The difference in noise behavior for the CDS and SUTR sampling is useful in explaining observations made in data from several FPAs made for the Nancy Grace Roman Space Telescope.8 These FPAs use the Teledyne H4RG-10 ROIC, are of format 4 K × 4 K, with 10-µm pixel pitch and 2.5-µm cutoff wavelength. Noise was measured at 95 K for both CDS and SUTR multi-sampling modes. Figure 8 shows example maps where a rare failure mode was seen in the flight production FPAs, in which large regions of pixels showed anomalously low CDS noise, concurrently with anomalously high SUTR noise in the same regions. While the root cause for these failed FPAs was not explicitly determined, the modeling above suggests that a cause such as organic contact contamination or poor indium interconnection, resulting in very high series resistance, would be consistent with the data.

Fig. 8
figure 8

Noise maps for anomalous H4RG-10 2.5-µm cutoff FPAs made for the Roman Space Telescope. We see map features where CDS noise is anomalously low while SUTR noise is anomalously high. This behavior can be explained in the case of very high series resistances.

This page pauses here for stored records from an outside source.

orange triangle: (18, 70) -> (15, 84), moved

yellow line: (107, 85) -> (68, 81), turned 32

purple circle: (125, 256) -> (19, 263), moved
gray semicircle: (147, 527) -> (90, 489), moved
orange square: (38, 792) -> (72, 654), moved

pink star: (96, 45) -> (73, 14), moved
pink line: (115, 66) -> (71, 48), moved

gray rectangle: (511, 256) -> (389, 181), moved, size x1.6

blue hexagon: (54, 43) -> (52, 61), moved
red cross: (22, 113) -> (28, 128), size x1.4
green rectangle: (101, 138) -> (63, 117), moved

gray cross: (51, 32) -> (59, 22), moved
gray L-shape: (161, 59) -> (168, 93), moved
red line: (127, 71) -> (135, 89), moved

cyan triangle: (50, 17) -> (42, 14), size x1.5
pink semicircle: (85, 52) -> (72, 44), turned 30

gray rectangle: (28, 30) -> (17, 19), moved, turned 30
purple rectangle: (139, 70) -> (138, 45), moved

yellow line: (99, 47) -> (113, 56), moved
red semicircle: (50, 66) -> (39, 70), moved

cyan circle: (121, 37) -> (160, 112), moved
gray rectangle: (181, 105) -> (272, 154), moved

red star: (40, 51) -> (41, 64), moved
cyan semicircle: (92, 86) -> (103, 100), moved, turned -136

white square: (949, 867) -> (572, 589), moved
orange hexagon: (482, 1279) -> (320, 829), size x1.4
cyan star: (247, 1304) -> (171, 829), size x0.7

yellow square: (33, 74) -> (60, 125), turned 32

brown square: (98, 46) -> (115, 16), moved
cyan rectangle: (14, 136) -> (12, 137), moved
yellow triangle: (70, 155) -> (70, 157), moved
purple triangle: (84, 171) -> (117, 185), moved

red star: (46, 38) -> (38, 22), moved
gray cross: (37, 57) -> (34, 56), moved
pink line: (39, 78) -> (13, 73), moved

Finally, care should be taken in analysis of multi-sampling noise, for the cases where the noise spectral density is not white over the multi-sampling effective frequency range. In general, analysis such as that by Rauscher1 will be modified by the presence of excess contact resistance, since the contact noise spectral density can be strongly changing with frequency. In these cases, the full noise integral which includes the sampling cadence filter frequency response (Fourier transform of time sampling), is required rather than statistical sampling regressions which may assume white CDS noise.

Conclusions

Contact resistance can add excess noise to infrared FPAs, particularly in configurations which use source follower input cell ROICS, such as the Teledyne HXRG family. The behavior of CDS noise is predicted to fall into three regions: the low-resistance region, where the noise is dominated by the ROIC, the intermediate region, where noise is dominated by contact kTC noise (independent of R), and the high-resistance range, where the CDS sampling acts as a high pass filter, reducing the noise again. Other sampling cadences such as SUTR are expected to increase in noise monotonically with contact resistance. The different behavior between CDS and SUTR sampling can give rise to cases where CDS noise is anomalously low and SUTR noise is anomalously high. Example FPA noise data have been shown confirming the model predicted noise behavior, with some amount of variability. This noise analysis approach, using a detector equivalent circuit combined with that of the ROIC input cell, is generally applicable to FPAs of any sensing material, cutoff wavelength, and operating temperature, which use a source follower input cell. While results were shown for SWIR HgCdTe at 95 K, similar results are obtained for 1.7-µm detectors (which tend to be even more limited by contact resistance), while longer wavelength detectors, where contacts are made to narrower band-gap material, tend to allow generally lower contact resistance, and therefore tend to remain in the ROIC dominant regime.